Friday, 31 August 2018

'On the Radar' - RM's Cultural Highlights, W/E 01st September 2018


Slow Burn, Season Two - Slate (Episodes 1-4 currently available)

I’ve already raved about Slow Burn Season One, which focussed on the Watergate Affair. Now the team are back to examine the run-up to the Clinton impeachment. It’s quality podcasting, which often makes for uncomfortable listening as Bill Clinton’s serial womanising is revisited and examined in minute detail. 


Timothy Findlay – Famous Last Words (First published – 1981)

I suspect many of you will not have heard of Canadian novelist, Timothy Findlay (1930-2002). I first came across him when I read ‘The Wars’, his 1977 novel about the Canadian experience of the Great War. 'Famous Last Words' is a page-turning tour de force. It takes its title from an Ezra Pound poem (Pound is a character in the novel), and its mix of fact and fiction focuses on the confessions of Hugh Selwyn Mauberley, written on a hotel wall in Germany at the end of the Second World War. In Findlay’s novel, Mauberley is not Eliot’s nobody, but a hugely successful writer caught up in one of the biggest plots in history. Its cast of characters includes Edward VIII and Mrs Simpson, Joachim von Ribbentrop, Ezra Pound, and Rudolf Hess among many others.

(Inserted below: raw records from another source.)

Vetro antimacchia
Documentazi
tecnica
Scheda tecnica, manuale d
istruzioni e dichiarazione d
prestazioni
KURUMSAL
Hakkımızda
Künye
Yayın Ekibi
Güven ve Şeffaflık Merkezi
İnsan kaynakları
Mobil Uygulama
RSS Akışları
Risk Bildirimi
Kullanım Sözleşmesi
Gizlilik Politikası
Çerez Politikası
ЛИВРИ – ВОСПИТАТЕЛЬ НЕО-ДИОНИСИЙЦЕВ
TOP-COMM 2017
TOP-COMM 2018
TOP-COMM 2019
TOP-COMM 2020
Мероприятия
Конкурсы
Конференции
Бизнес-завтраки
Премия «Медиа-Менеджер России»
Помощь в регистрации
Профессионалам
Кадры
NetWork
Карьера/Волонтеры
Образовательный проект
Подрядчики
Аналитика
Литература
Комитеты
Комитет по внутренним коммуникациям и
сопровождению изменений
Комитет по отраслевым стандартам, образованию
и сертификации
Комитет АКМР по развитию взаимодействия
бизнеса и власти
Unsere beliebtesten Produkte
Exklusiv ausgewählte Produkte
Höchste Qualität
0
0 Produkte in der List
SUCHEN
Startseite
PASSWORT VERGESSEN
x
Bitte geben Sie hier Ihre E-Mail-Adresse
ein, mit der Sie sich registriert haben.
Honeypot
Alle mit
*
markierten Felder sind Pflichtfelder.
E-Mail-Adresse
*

It’s a study in insanity and the pursuit of perfection, alongside a forensic examination of vanity, the need to write, and the emptiness of success. Most of all, it has huge scope, is by turns shocking and compelling and it has the capacity to really get under your skin. Given its subject matter, it should be unbelievable; actually, it's all too plausible.


Love’s Labour’s Lost – Folksy Theatre (Ordsall Hall 26/08)

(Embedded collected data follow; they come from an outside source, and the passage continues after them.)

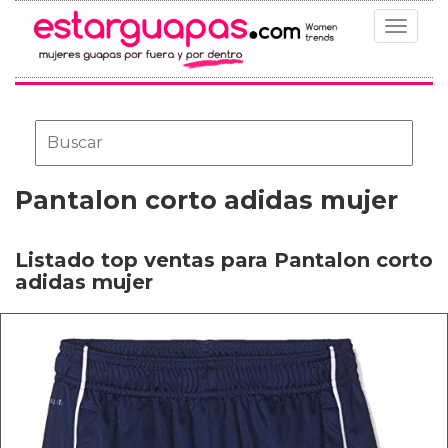
Toggle
navigat
Pantalon corto adidas mujer
Listado top ventas para Pantalon corto
adidas mujer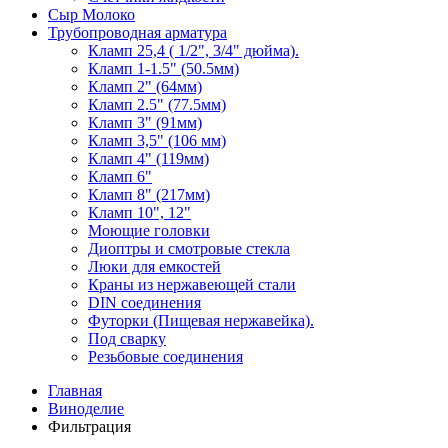
Сыр Молоко
Трубопроводная арматура
Кламп 25,4 ( 1/2", 3/4" дюйма).
Кламп 1-1.5" (50.5мм)
Кламп 2" (64мм)
Кламп 2.5" (77.5мм)
Кламп 3" (91мм)
Кламп 3,5" (106 мм)
Кламп 4" (119мм)
Кламп 6"
Кламп 8" (217мм)
Кламп 10", 12"
Моющие головки
Диоптры и смотровые стекла
Люки для емкостей
Краны из нержавеющей стали
DIN соединения
Футорки (Пищевая нержавейка).
Под сварку
Резьбовые соединения
Главная
Виноделие
Фильтрация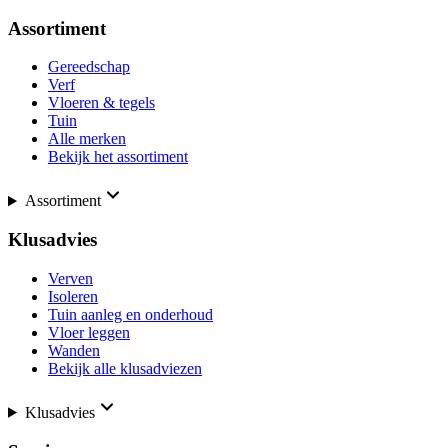
Assortiment
Gereedschap
Verf
Vloeren & tegels
Tuin
Alle merken
Bekijk het assortiment
Assortiment
Klusadvies
Verven
Isoleren
Tuin aanleg en onderhoud
Vloer leggen
Wanden
Bekijk alle klusadviezen
Klusadvies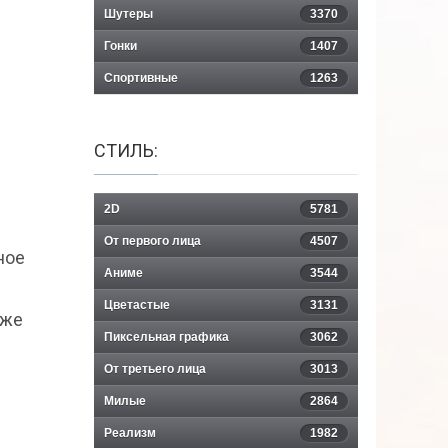
Шутеры
3370
Гонки
1407
Спортивные
1263
СТИЛЬ:
2D
5781
От первого лица
4507
ное
Аниме
3544
Цветастые
3131
кже
Пиксельная графика
3062
От третьего лица
3013
Милые
2864
Реализм
1982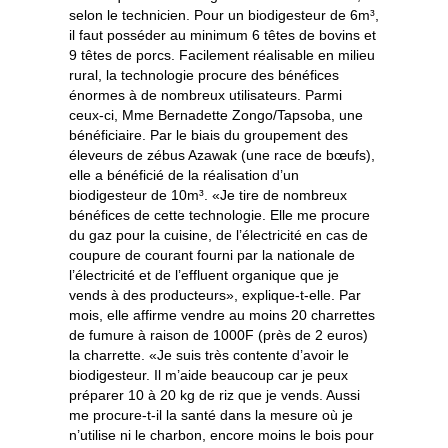
selon le technicien. Pour un biodigesteur de 6m³,
il faut posséder au minimum 6 têtes de bovins et
9 têtes de porcs. Facilement réalisable en milieu
rural, la technologie procure des bénéfices
énormes à de nombreux utilisateurs. Parmi
ceux-ci, Mme Bernadette Zongo/Tapsoba, une
bénéficiaire. Par le biais du groupement des
éleveurs de zébus Azawak (une race de bœufs),
elle a bénéficié de la réalisation d’un
biodigesteur de 10m³. «Je tire de nombreux
bénéfices de cette technologie. Elle me procure
du gaz pour la cuisine, de l’électricité en cas de
coupure de courant fourni par la nationale de
l’électricité et de l’effluent organique que je
vends à des producteurs», explique-t-elle. Par
mois, elle affirme vendre au moins 20 charrettes
de fumure à raison de 1000F (près de 2 euros)
la charrette. «Je suis très contente d’avoir le
biodigesteur. Il m’aide beaucoup car je peux
préparer 10 à 20 kg de riz que je vends. Aussi
me procure-t-il la santé dans la mesure où je
n’utilise ni le charbon, encore moins le bois pour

Not even the most passionate Shakespeare comedy fan would suggest Love’s Labour’s Lostcounts among his greats. This tale of noblemen seeking to foreswear women and devote themselves to study (and failing miserably), is slight. Promenade Theatre specialists, Folksy Theatre, did their best with the flimsy material and it was a shame the weather kept this production indoors. The cast were, for the most part, fresh out of theatre school and there were points where the production came across as a showcase for their many and various talents. We had dancing and singing and musical instrument playing as well as a fair amount of physical theatre. It was all good fun and they worked hard to interact with a good-natured bank holiday crowd. Their straight-line, pantomimic production was very entertaining and there was much laughter. What this spritely production revealed, however, is just how tricky it is to allow Shakespearean language in clear shape when proceedings need to be done in around two hours. It would have been wonderful if the actors could have let more of the play’s text breathe. A splendid bank-holiday night out, however.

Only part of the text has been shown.